**Problem requirements**
Two lines mark the range in the entries below: the one holding "Esplora tutti i d" and the one holding "D.Lgs.42/2004". Set down those two and all lines between them, exactly.

Stored data entries:
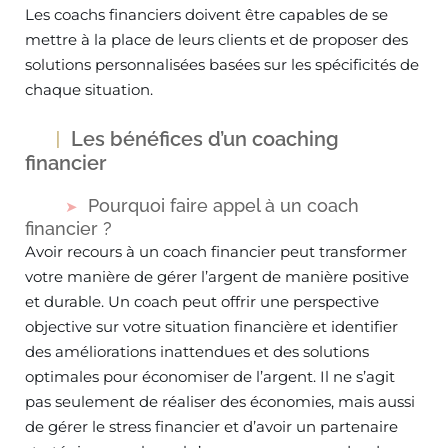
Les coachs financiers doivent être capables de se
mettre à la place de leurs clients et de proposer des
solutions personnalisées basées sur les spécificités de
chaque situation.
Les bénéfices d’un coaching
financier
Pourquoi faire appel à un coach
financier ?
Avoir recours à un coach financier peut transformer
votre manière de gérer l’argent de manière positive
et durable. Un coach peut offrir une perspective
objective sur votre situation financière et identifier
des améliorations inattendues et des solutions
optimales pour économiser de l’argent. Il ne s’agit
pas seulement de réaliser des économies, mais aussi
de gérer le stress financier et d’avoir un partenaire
...
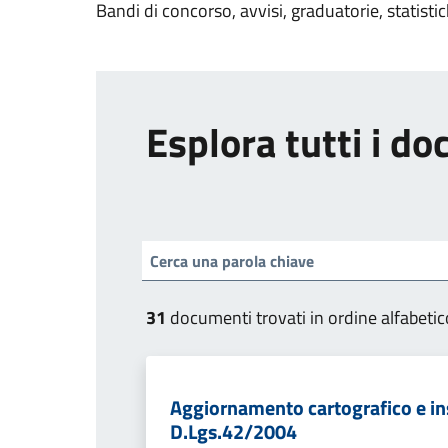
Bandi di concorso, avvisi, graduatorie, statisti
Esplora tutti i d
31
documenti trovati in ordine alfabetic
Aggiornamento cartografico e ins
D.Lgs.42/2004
...
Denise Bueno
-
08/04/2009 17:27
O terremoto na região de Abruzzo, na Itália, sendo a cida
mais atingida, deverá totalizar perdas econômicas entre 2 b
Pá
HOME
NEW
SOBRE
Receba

**Answer section**
Esplora tutti i d
31
documenti trovati in ordine alfabetic
Aggiornamento cartografico e ins
D.Lgs.42/2004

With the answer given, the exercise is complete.